The performances were a delight to say the least and I could surely wax poetic about each of them. As much as I would love to, something else came to light during my trip that I can’t seem to shake and I would not be doing myself any favors to ignore. This post may read more as a processing tool than anything else but I figure, if I am asking people to share their truths with me, the least I can do is be honest about my own struggles. Struggles? Hm. That’s not quite right. All I know is that, in my wife’s words, I had a “fangirl” moment and that is sitting oddly with me.
I can admit that I’m currently lowkey obsessed with D’Arcy Carden. Do I want to be her? Do I want to be friends with her? Do I want to collaborate with her? Do I want to have some drinks, go to a batting cage, and then do improv with her? Yes. Just yes. To all those things. Do I want to wait around and talk to her or have people ask me if I want to talk to her? No. No I do not. Nope.

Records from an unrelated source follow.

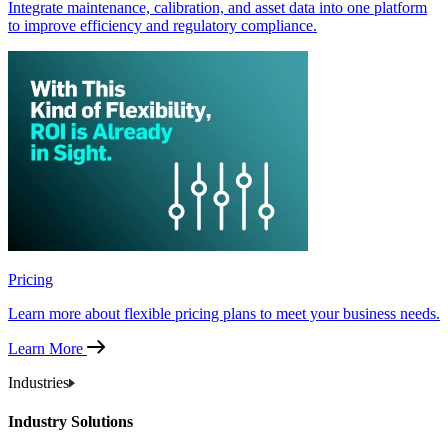
Integrate maintenance, calibration, and asset data into one platform
to improve efficiency and regulatory compliance.
Pricing
Learn more about flexible pricing plans to meet your business needs.
Learn More
Industries
Industry Solutions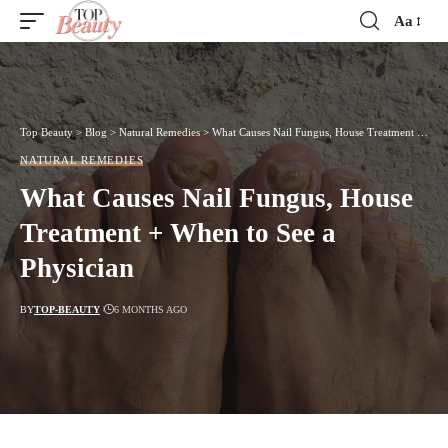
Aa
Font
Resizer
Top Beauty
>
Blog
>
Natural Remedies
>
What Causes Nail Fungus, House Treatment + When to See a Physician
NATURAL REMEDIES
What Causes Nail Fungus, House
Treatment + When to See a
Physician
BY
TOP-BEAUTY
6 MONTHS AGO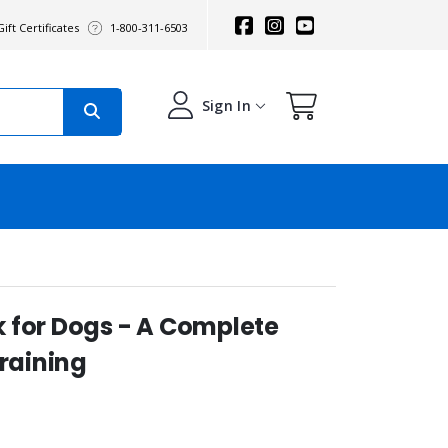
ift Certificates
1-800-311-6503
Sign In
 for Dogs - A Complete
Training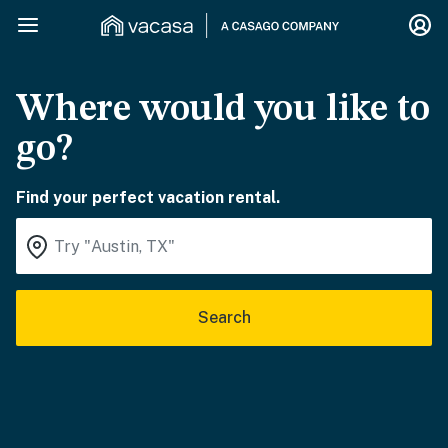
Where would you like to
go?
Find your perfect vacation rental.
Search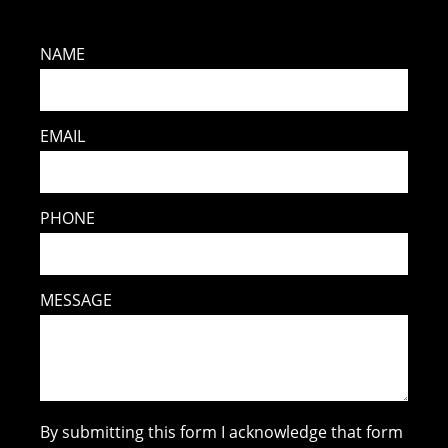
NAME
EMAIL
PHONE
MESSAGE
By submitting this form I acknowledge that form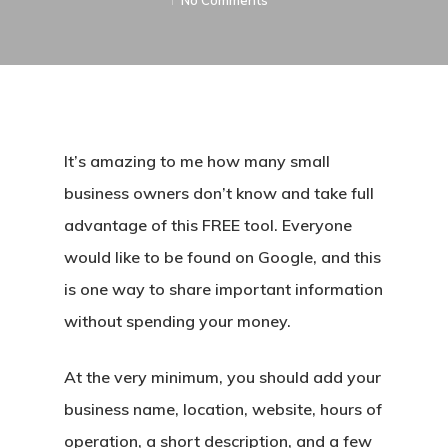
No Comments
It’s amazing to me how many small
business owners don’t know and take full
advantage of this FREE tool. Everyone
would like to be found on Google, and this
is one way to share important information
without spending your money.
At the very minimum, you should add your
business name, location, website, hours of
operation, a short description, and a few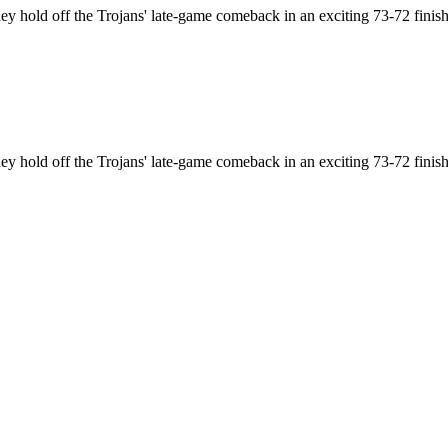
hey hold off the Trojans' late-game comeback in an exciting 73-72 finish
hey hold off the Trojans' late-game comeback in an exciting 73-72 finish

One of the skills I have had from a very young age and am most proud of would be my ability to talk to and carry on a conversation with just about anyone. Not something my parents found endearing about me as a child but is why I have found myself a plus-one to many events with people who hate mingling as much as new social settings. I have always been a fan of both. I love talking with people. I love hearing about people. People fascinate me. What a cliché, right? However, believe it or not, it really helps when documenting…people.
I had the opportunity to talk to D’Arcy and I promptly managed to stick my foot in my mouth. It happens. We’ve all done it. The question I’m trying to answer for myself is why? I think it boils down to not knowing which version of myself was present at that moment. Was it the fan? Was it the film producer? Was it the fearless kid who loved talking to strangers without a fully formed filter? I think instead of allowing myself to be a cohesively layered version of all, I became a disjointed version of each. My footing felt unsure and that is unfamiliar. I felt unfamiliar. Who knew going to a play would result in a conflict of self. This is a show designed to cause the viewer to feel uncomfortable and yes, conflicted, but leave it to me to take my experience in an entirely different direction.
I’ve been able to meet a lot of amazing people through the process of making this docuseries. Stories told have been varied but at the core have been similar recounting of experiences as fans and/or involvement in fandom. Everyone has their own story of how this actor or that character changed their lives in some way. These different ways have spanned an immense spectrum but what I’ve learned is that it doesn’t matter where your story falls on that spectrum because there’s no one keeping score. And if they are then they’re wasting their time. There is no right or wrong way to be a fan, as long as that way is respectful. Maybe I had a “fangirl moment” and maybe I didn’t. But either way, the more I dive into this project the more I can understand it and not just as an onlooker or storyteller, but perhaps as a kindred.
On my flight back to Denver from NYC I decided to listen to an interview D’Arcy did on Conan O’Brien’s podcast back in 2020. Not sure why I chose this one to download or listen to while reflecting on my experience the day before, but I did and just laughed when they started talking about meeting people for whom they’re major fans. She talked about actors she loves so much she doesn’t want to meet and has told people “please don’t introduce me” and I thought to myself “yes!” because that made sense to me. She went on to talk about being at a party and Maya Rudolph was there and she left because, “I love her so deeply and it’s so important to me that I was like ‘this isn’t the way, this can’t be the way’.” Again, I get that.
There’s a lot for me to unpack here in relation to my being a fan. But for now and the sake of this past weekend let’s just say that D’Arcy Carden is my Maya Rudolph. I can accept that.